### Exercise data:
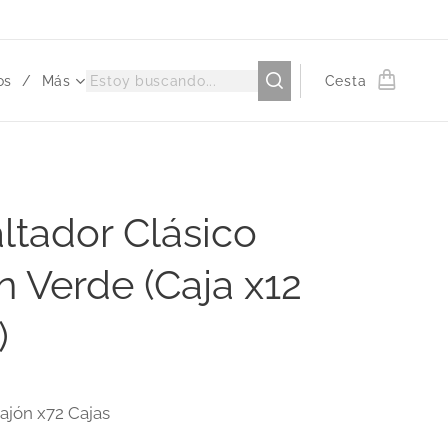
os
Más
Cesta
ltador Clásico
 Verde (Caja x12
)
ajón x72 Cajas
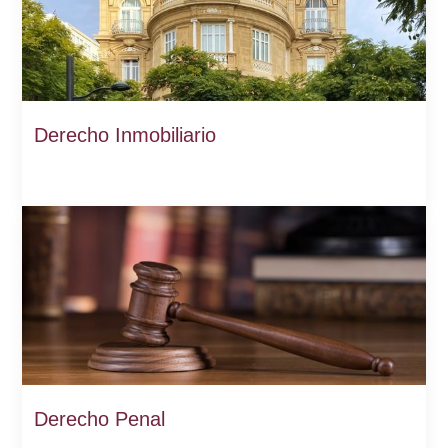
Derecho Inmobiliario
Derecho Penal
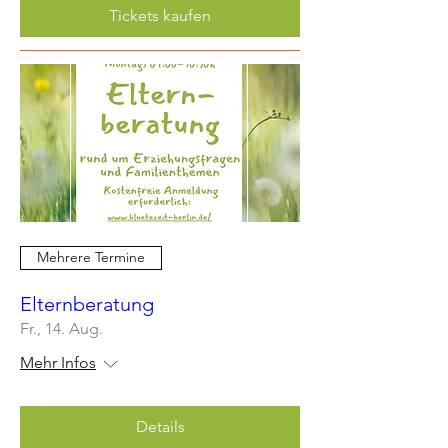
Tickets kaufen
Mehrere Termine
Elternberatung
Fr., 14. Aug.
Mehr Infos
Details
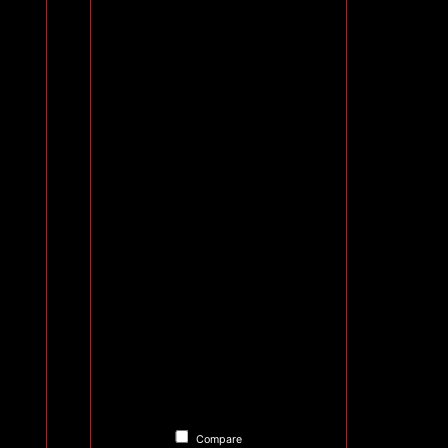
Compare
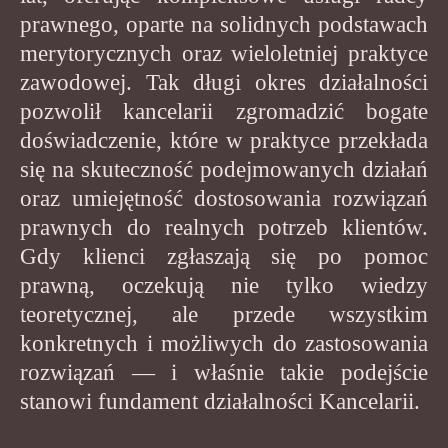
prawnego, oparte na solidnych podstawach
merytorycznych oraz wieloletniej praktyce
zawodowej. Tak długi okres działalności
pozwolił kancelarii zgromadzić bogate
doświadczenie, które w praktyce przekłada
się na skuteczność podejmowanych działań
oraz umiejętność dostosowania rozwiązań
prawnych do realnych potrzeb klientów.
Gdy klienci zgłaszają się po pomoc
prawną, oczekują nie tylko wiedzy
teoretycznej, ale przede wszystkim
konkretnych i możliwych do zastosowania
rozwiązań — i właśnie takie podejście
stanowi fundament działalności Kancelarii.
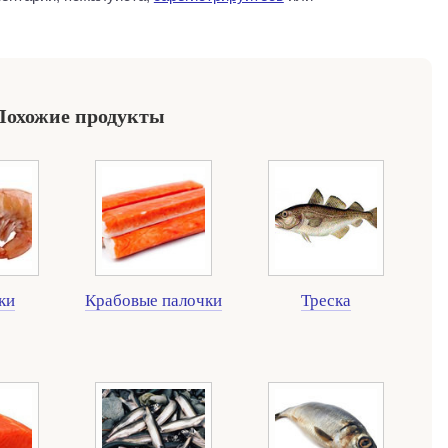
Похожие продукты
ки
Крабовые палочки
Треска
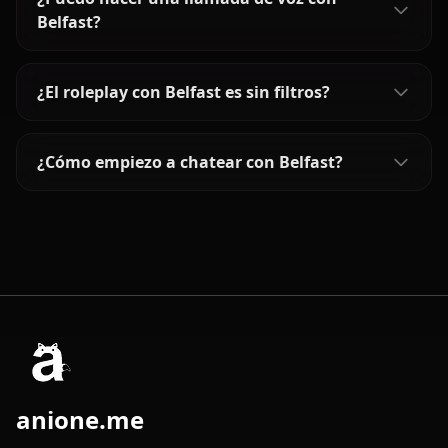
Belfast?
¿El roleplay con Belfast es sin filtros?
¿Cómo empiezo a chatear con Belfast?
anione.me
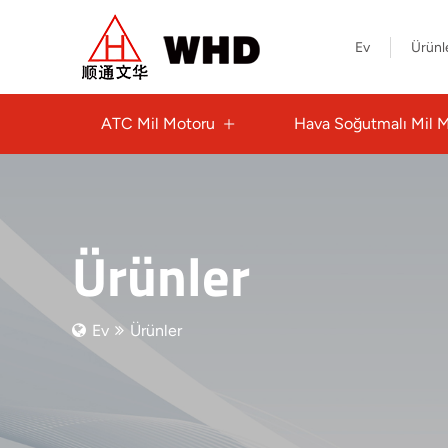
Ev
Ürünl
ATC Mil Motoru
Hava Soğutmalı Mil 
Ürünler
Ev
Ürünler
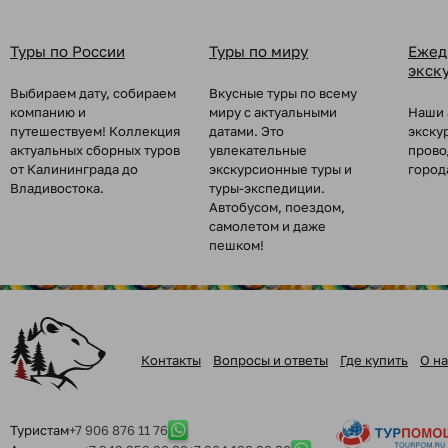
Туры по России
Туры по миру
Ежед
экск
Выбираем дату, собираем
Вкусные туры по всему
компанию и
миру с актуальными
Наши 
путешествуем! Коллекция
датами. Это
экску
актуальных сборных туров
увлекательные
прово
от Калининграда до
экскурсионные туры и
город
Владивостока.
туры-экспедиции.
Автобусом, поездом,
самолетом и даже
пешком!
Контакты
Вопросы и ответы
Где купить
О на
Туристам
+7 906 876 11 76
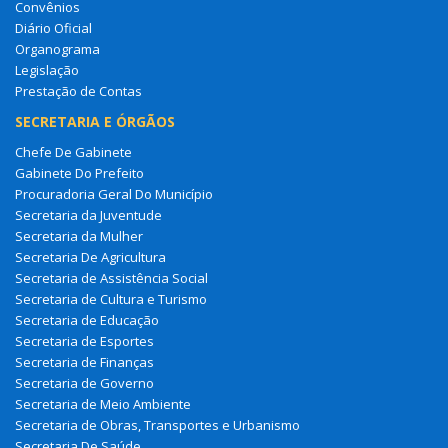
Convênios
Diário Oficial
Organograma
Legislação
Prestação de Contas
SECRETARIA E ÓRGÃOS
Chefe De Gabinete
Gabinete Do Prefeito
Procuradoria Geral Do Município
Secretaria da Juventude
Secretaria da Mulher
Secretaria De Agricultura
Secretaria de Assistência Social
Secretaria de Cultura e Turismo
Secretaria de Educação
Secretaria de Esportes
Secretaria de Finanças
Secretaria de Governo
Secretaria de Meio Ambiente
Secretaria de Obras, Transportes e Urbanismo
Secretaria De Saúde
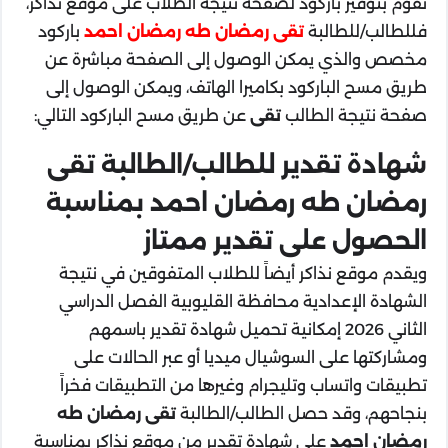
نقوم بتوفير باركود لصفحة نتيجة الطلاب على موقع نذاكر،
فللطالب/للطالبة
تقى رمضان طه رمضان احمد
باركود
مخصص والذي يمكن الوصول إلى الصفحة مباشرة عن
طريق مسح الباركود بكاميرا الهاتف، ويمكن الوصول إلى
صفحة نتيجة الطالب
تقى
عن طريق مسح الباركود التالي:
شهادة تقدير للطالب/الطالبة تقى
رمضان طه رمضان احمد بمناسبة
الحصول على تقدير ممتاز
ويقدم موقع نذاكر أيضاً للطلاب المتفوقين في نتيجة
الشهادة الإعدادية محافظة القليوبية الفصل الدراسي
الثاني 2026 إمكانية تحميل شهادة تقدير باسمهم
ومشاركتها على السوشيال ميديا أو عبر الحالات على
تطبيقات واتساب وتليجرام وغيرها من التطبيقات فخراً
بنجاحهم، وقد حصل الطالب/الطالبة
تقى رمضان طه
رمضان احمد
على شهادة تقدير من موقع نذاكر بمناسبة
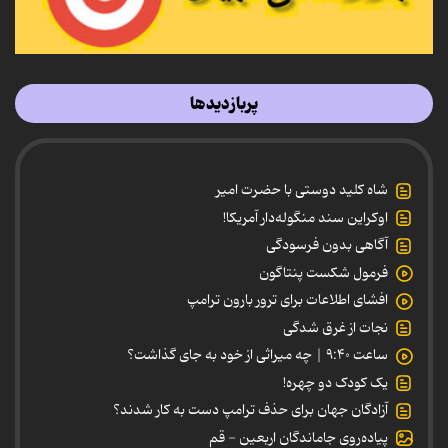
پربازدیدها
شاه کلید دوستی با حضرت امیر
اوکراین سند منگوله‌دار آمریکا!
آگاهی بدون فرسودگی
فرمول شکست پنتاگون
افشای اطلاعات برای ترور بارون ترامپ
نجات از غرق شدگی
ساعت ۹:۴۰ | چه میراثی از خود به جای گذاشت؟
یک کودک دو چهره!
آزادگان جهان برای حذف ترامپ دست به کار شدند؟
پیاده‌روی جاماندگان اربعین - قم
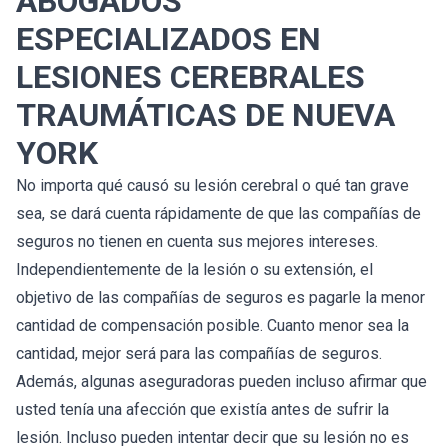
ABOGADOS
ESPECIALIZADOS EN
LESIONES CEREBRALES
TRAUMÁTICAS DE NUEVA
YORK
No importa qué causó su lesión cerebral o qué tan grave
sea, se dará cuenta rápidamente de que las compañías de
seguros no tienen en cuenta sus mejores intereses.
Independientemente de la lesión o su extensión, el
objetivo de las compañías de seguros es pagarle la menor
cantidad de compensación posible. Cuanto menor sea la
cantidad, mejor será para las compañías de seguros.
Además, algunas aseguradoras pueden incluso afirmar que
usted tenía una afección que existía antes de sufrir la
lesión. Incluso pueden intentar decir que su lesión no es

### Task item:
Only exact lines belong in the answer: those from the beginning of the entries above through the line holding "Secretaria De Saúde", with no pictures.

### Written response:
os
Más
Cesta
ltador Clásico
 Verde (Caja x12
)
ajón x72 Cajas
Derecho Inmobiliario
Derecho Penal
Tickets kaufen
Mehrere Termine
Elternberatung
Fr., 14. Aug.
Mehr Infos
Details
Compare
prawnego, oparte na solidnych podstawach
merytorycznych oraz wieloletniej praktyce
zawodowej. Tak długi okres działalności
pozwolił kancelarii zgromadzić bogate
doświadczenie, które w praktyce przekłada
się na skuteczność podejmowanych działań
oraz umiejętność dostosowania rozwiązań
prawnych do realnych potrzeb klientów.
Gdy klienci zgłaszają się po pomoc
prawną, oczekują nie tylko wiedzy
teoretycznej, ale przede wszystkim
konkretnych i możliwych do zastosowania
rozwiązań — i właśnie takie podejście
stanowi fundament działalności Kancelarii.
Похожие продукты
ки
Крабовые палочки
Треска
Belfast?
¿El roleplay con Belfast es sin filtros?
¿Cómo empiezo a chatear con Belfast?
anione.me
Ev
Ürünl
ATC Mil Motoru
Hava Soğutmalı Mil 
Ürünler
Ev
Ürünler
Туры по России
Туры по миру
Ежед
экск
Выбираем дату, собираем
Вкусные туры по всему
компанию и
миру с актуальными
Наши 
путешествуем! Коллекция
датами. Это
экску
актуальных сборных туров
увлекательные
прово
от Калининграда до
экскурсионные туры и
город
Владивостока.
туры-экспедиции.
Автобусом, поездом,
самолетом и даже
пешком!
Контакты
Вопросы и ответы
Где купить
О на
Туристам
+7 906 876 11 76
Convênios
Diário Oficial
Organograma
Legislação
Prestação de Contas
SECRETARIA E ÓRGÃOS
Chefe De Gabinete
Gabinete Do Prefeito
Procuradoria Geral Do Município
Secretaria da Juventude
Secretaria da Mulher
Secretaria De Agricultura
Secretaria de Assistência Social
Secretaria de Cultura e Turismo
Secretaria de Educação
Secretaria de Esportes
Secretaria de Finanças
Secretaria de Governo
Secretaria de Meio Ambiente
Secretaria de Obras, Transportes e Urbanismo
Secretaria De Saúde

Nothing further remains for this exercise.